▶ [DIRECTIONS]:
Your job is to copy the lines from the material that include "VINIL".

▶ [RECORDS FOR THE EXERCISE]:

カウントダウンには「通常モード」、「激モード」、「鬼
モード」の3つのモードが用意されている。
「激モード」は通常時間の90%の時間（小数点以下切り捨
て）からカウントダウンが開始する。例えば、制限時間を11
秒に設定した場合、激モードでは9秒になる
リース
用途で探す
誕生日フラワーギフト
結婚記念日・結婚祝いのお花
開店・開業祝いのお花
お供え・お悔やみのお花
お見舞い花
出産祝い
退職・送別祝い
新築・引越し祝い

...

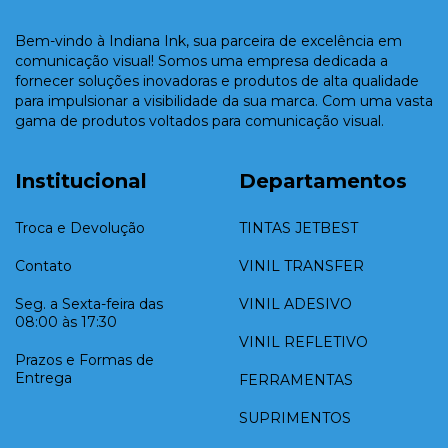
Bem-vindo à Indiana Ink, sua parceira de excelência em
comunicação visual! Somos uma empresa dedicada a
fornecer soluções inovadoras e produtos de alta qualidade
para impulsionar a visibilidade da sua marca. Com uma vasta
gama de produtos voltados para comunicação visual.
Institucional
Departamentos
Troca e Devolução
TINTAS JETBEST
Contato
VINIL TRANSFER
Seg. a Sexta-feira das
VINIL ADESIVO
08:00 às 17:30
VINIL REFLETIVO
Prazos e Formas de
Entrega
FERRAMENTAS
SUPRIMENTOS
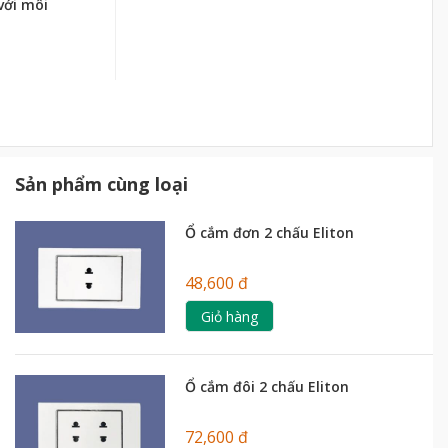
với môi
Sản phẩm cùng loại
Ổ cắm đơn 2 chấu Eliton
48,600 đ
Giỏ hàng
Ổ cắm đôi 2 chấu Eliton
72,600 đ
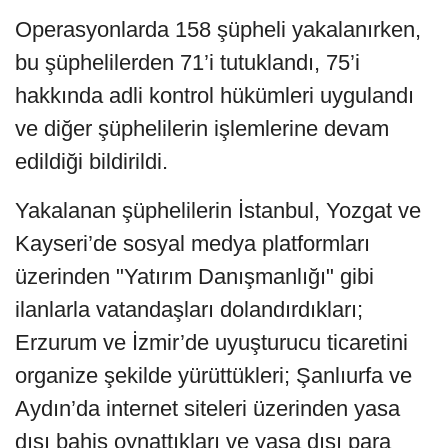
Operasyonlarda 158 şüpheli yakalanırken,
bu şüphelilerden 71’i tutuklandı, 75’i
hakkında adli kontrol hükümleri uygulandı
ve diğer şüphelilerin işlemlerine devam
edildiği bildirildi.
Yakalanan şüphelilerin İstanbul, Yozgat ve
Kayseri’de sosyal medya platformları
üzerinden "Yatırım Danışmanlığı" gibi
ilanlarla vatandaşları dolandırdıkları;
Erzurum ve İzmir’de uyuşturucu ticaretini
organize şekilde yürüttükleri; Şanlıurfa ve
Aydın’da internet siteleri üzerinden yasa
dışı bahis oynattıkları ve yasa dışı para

▶ [OUTPUT FOR THIS EXERCISE]:
VINIL TRANSFER
VINIL ADESIVO
VINIL REFLETIVO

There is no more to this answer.